Bit more background: Cortex doesn’t write every sample to the store as it comes in; instead it compresses hours of data into “chunks” which are much more efficient to save and retrieve. But machines sometimes crash, and if we lost a server we wouldn’t want that to impact our users, so we replicate the data to three different servers. Distribution and segmentation of time-series are very carefully arranged so that, when it comes time to flush each chunk to the store, the three copies are identical and we only store the data once.
Reason I’m telling you this is, by looking at statistics about the store, I could see this was where the increased disk consumption was coming from: the copies very often did not match, so data was stored more than once. This chart shows the percentage of chunks detected as identical: on the left is from a month earlier, and on the right is the day when I started to look into the problem.
OK, what causes Cortex chunks to be non-identical? Over to Jaeger to see inside a single ‘push’ operation:
The Cortex distributor replicates incoming data, sending it to ingesters which compress and eventually store the chunks. Somehow, calls to ingesters were not being served within the two second deadline that the distributor imposes.

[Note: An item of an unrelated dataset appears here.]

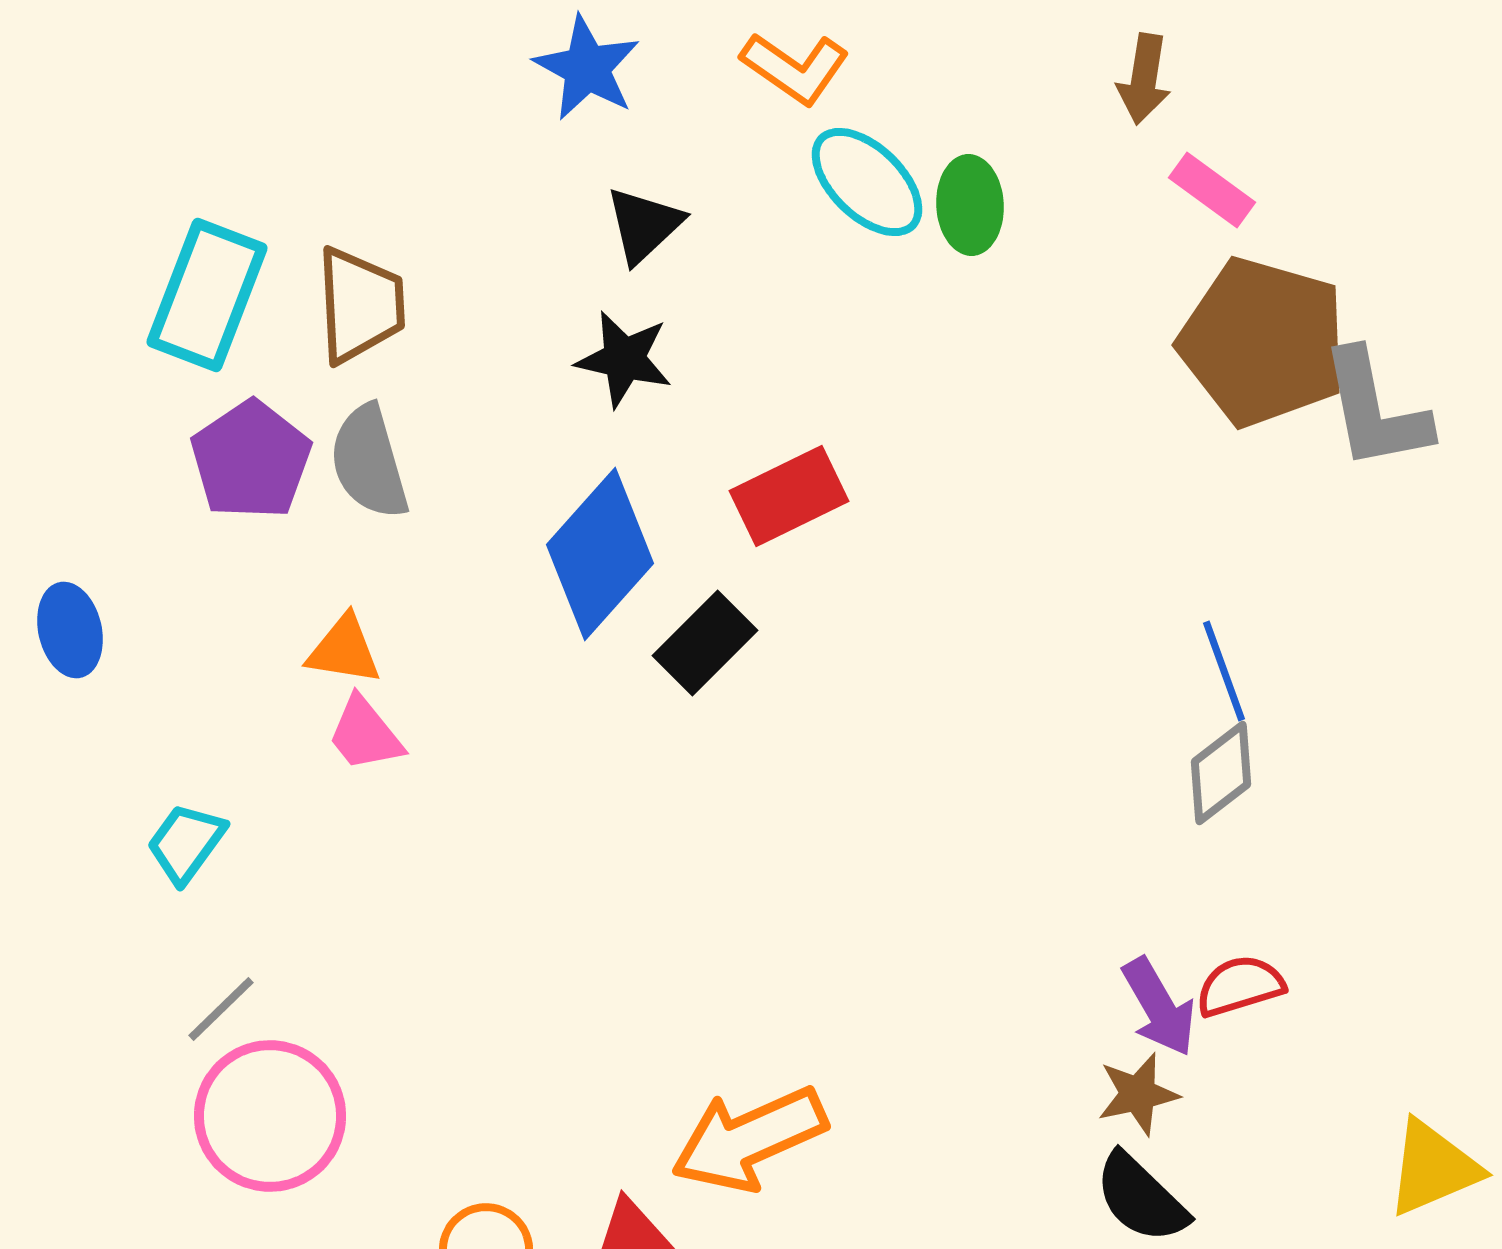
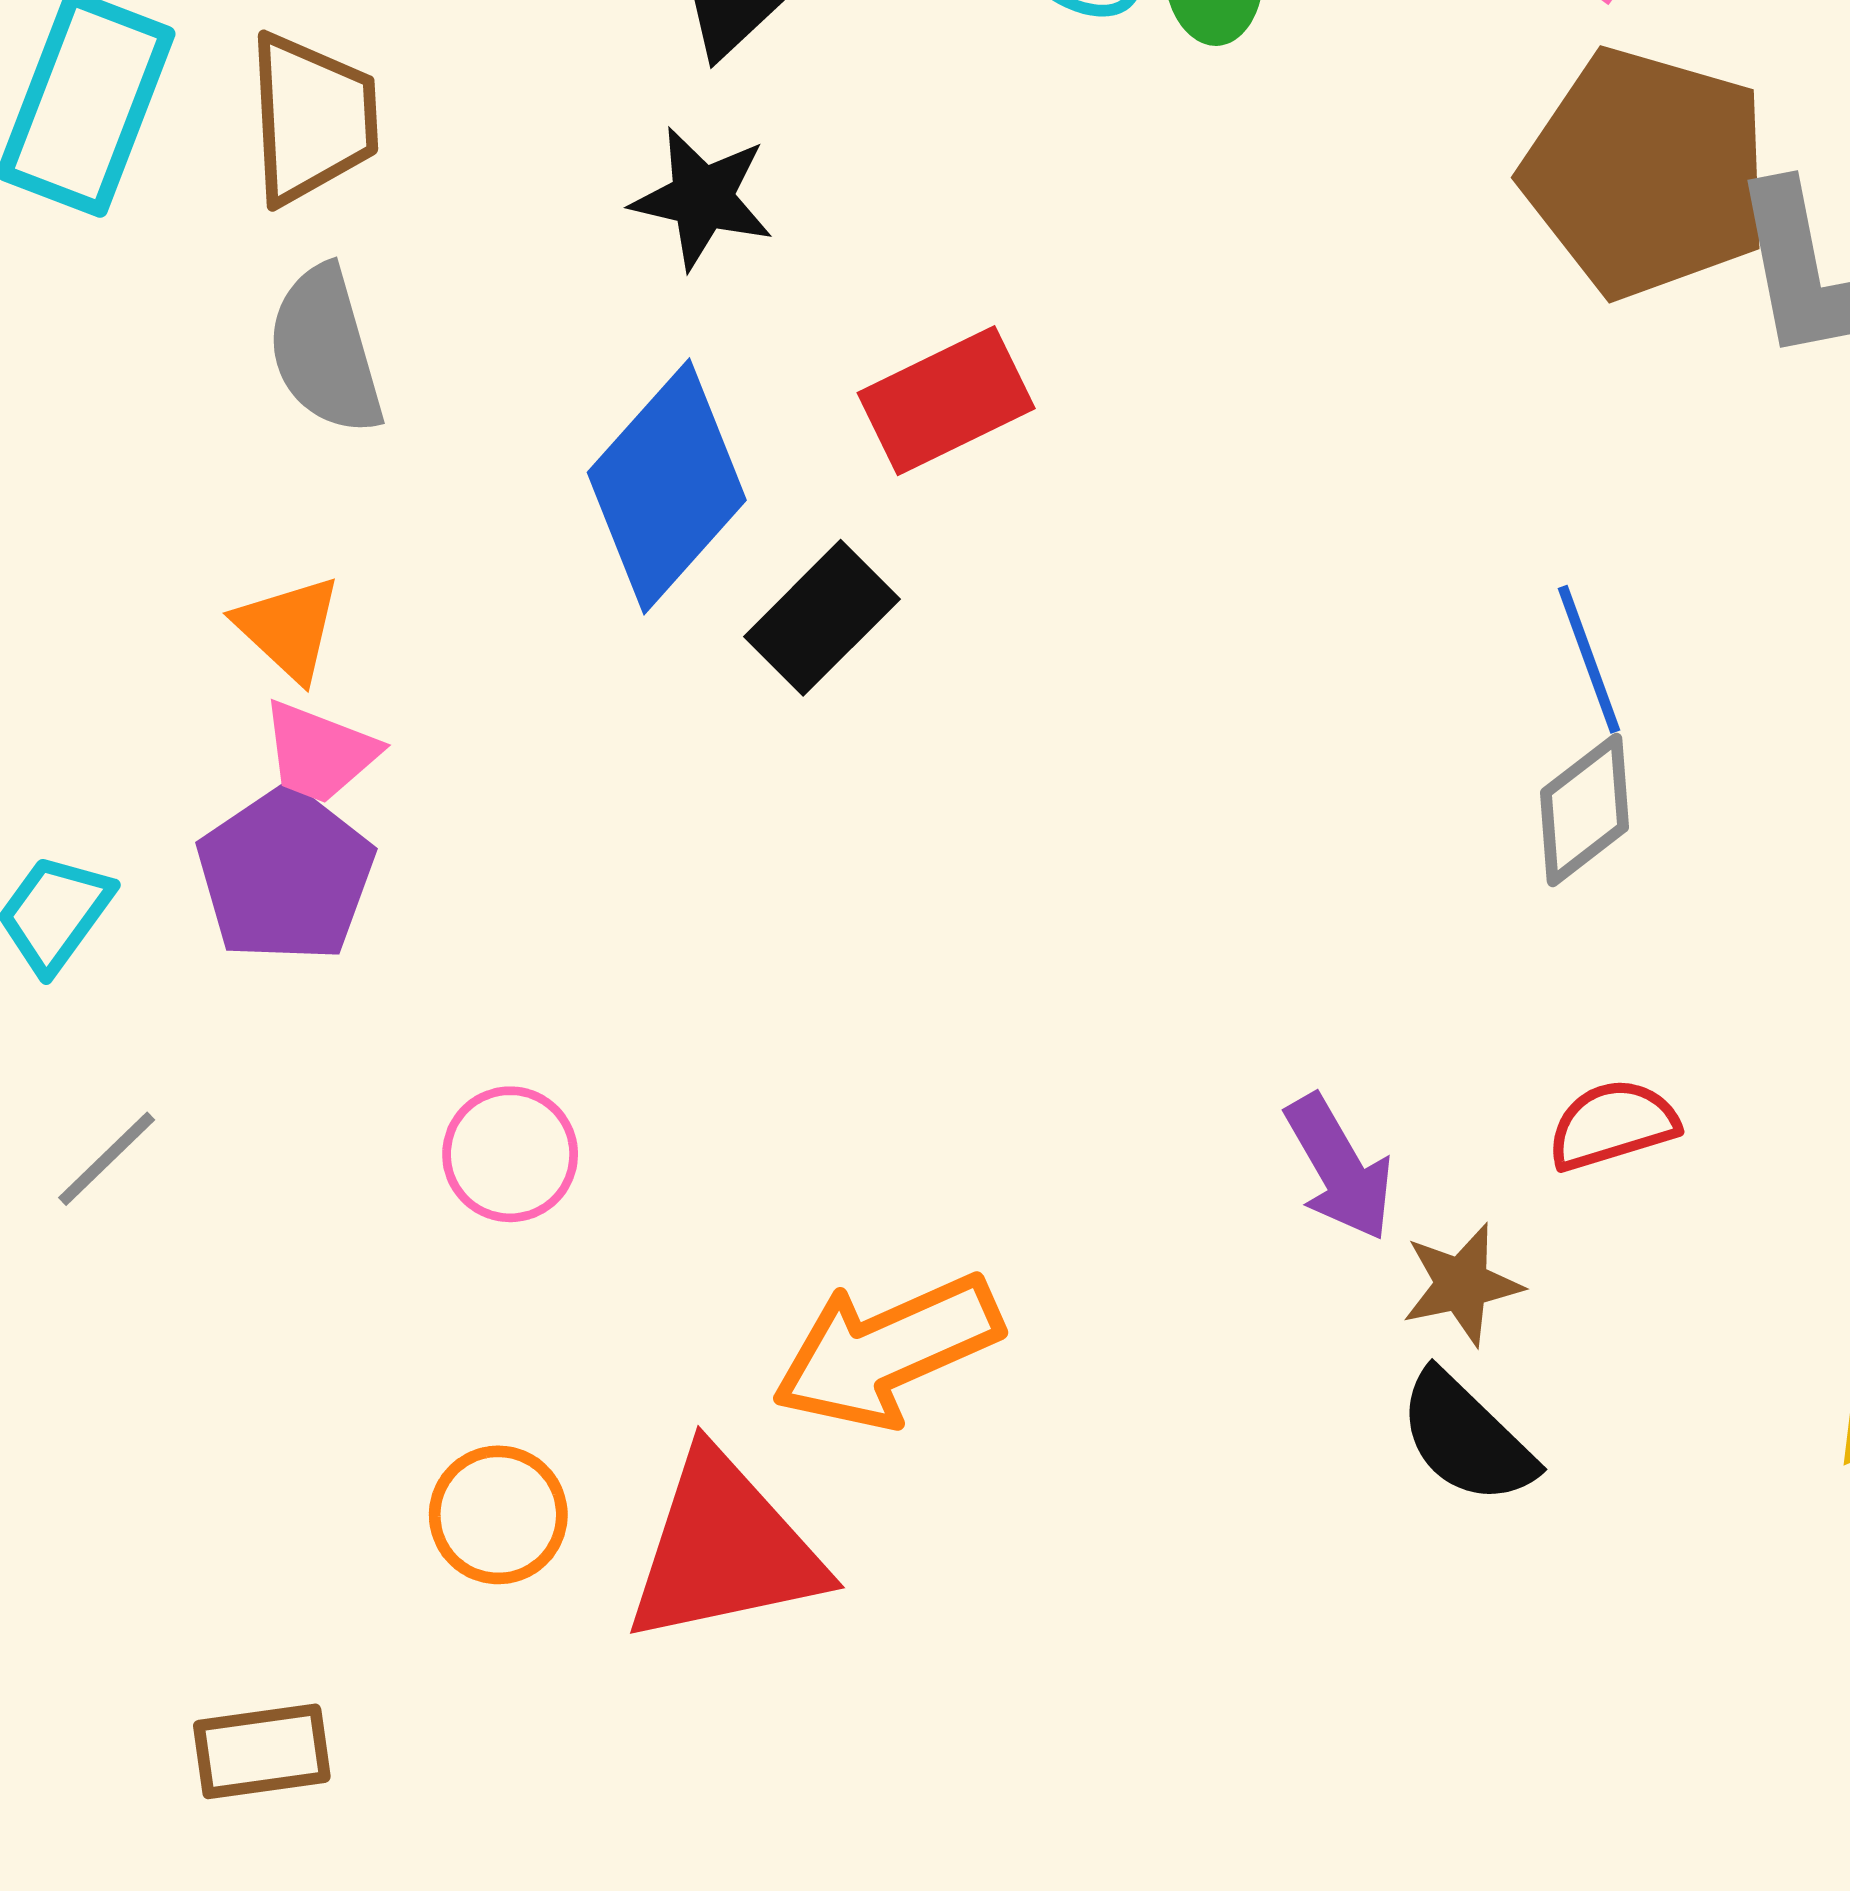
purple pentagon: (251, 460) -> (285, 875), moved
orange triangle: (344, 650) -> (288, 628), turned 34
pink trapezoid: (365, 734) -> (319, 752), turned -30
purple arrow: (1159, 1007) -> (1339, 1168), moved
pink circle: (270, 1116) -> (510, 1154), moved, size x0.6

Well that was a surprise, because we pay a lot of attention to latency, particularly the “p99 latency” that tells you the one-in-a-hundred situation. P99 is a good proxy for what customers may occasionally experience, and particularly notable if it’s trending worse. Here’s the chart for September 10th - not bad, eh?
But, salutary lesson: Histograms Can Hide Stuff. Let’s see what the 99.9th centile looks like:
So one in a thousand operations take over ten times as long as the p99 case! By the way, this is the “tail latency” in the title of this blog post: as we look further and further out into the tail of the distribution, we can find nasty surprises.
That’s latency reported on the serving side; from the calling side it’s clearer we have a problem, but unfortunately the histogram buckets here only go up to 1 second:
Here’s a chart showing the rate of deadline-exceeded events that day: for each one of these the data samples don’t reach one of the replicas, leading to the chunks-not-identical issue:
It’s a very small fraction of the overall throughput, but enough to drive up our disk consumption by 50%.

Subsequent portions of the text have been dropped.